AIM OF THE EXERCISE:
The lines to return are those below that contain the word "leader".

Start of DATASET RECORDS

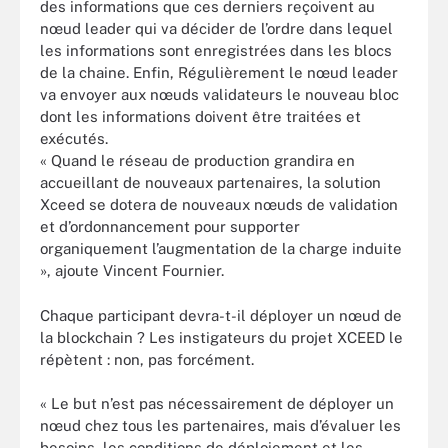
des informations que ces derniers reçoivent au
nœud leader qui va décider de l’ordre dans lequel
les informations sont enregistrées dans les blocs
de la chaine. Enfin, Régulièrement le nœud leader
va envoyer aux nœuds validateurs le nouveau bloc
dont les informations doivent être traitées et
exécutés.
« Quand le réseau de production grandira en
accueillant de nouveaux partenaires, la solution
Xceed se dotera de nouveaux nœuds de validation
et d’ordonnancement pour supporter
organiquement l’augmentation de la charge induite
», ajoute Vincent Fournier.
Chaque participant devra-t-il déployer un nœud de
la blockchain ? Les instigateurs du projet XCEED le
répètent : non, pas forcément.
« Le but n’est pas nécessairement de déployer un
nœud chez tous les partenaires, mais d’évaluer les
besoins, les conditions de déploiement et les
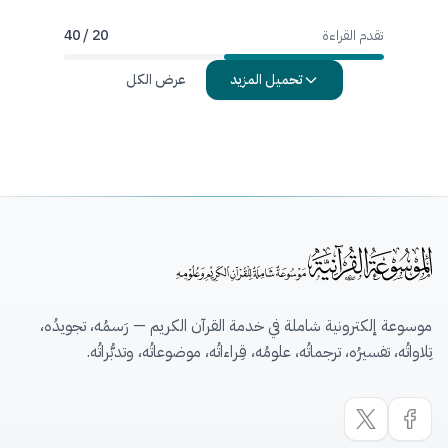
تقدم القراءة
20 / 40
تحميل المزيد
عرض الكل
موسوعة إلكترونية شاملة في خدمة القرآن الكريم — رَسمُه، تجويدُه،
تِلاواتُه، تفسيرُه، ترجماتُه، علومُه، قِراءاتُه، موضوعاتُه، وتدبُّراتُه.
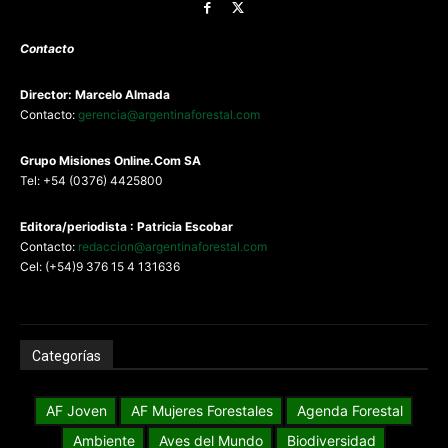
Contacto
Director: Marcelo Almada
Contacto:
gerencia@argentinaforestal.com
G
rupo Misiones
Online.Com
SA
Tel: +54 (0376) 4425800
Editora/periodista : Patricia Escobar
Contacto:
redaccion@argentinaforestal.com
Cel: (+54)9 376 15 4 131636
Categorías
AF Joven
AF Mujeres Forestales
Agenda Forestal
Ambiente
Aves del Mundo
Biodiversidad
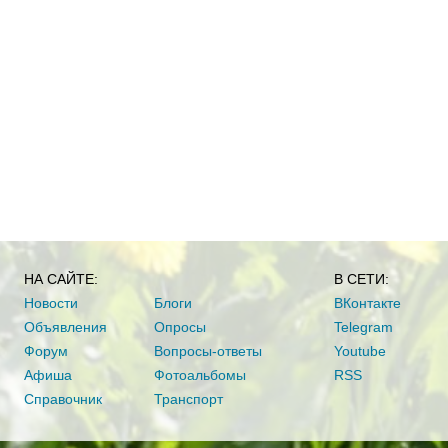
НА САЙТЕ:
В СЕТИ:
Новости
Блоги
ВКонтакте
Объявления
Опросы
Telegram
Форум
Вопросы-ответы
Youtube
Афиша
Фотоальбомы
RSS
Справочник
Транспорт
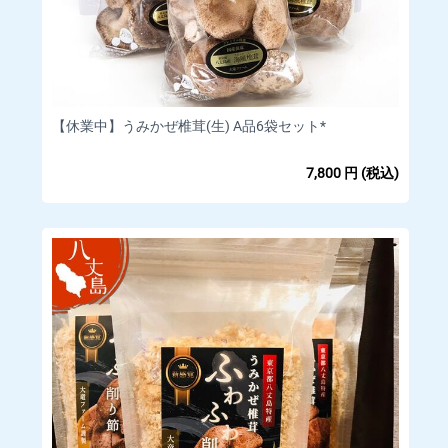
【休業中】うみかぜ椎茸(生) A品6袋セット*
7,800
円
(税込)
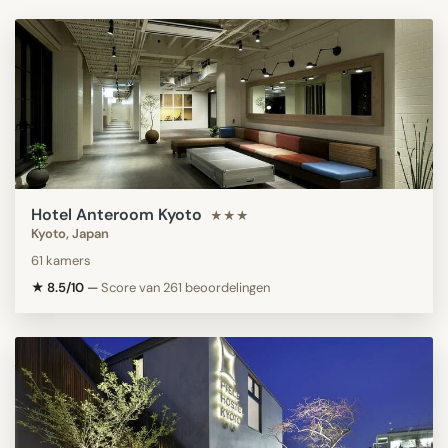
Hotel Anteroom Kyoto
★★★
Kyoto, Japan
61 kamers
★ 8.5/10
—
Score van 261 beoordelingen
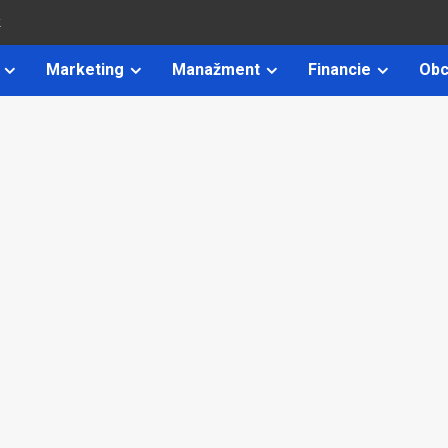
k
Marketing
Manažment
Financie
Obc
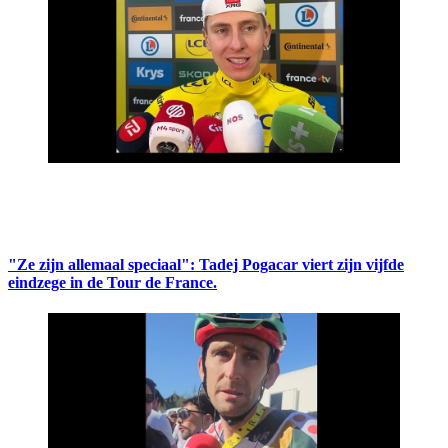
"Ze zijn allemaal speciaal": Tadej Pogacar viert zijn vijfde
eindzege in de Tour de France.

End of DATASET RECORDS

REPLY:
nœud leader qui va décider de l’ordre dans lequel
de la chaine. Enfin, Régulièrement le nœud leader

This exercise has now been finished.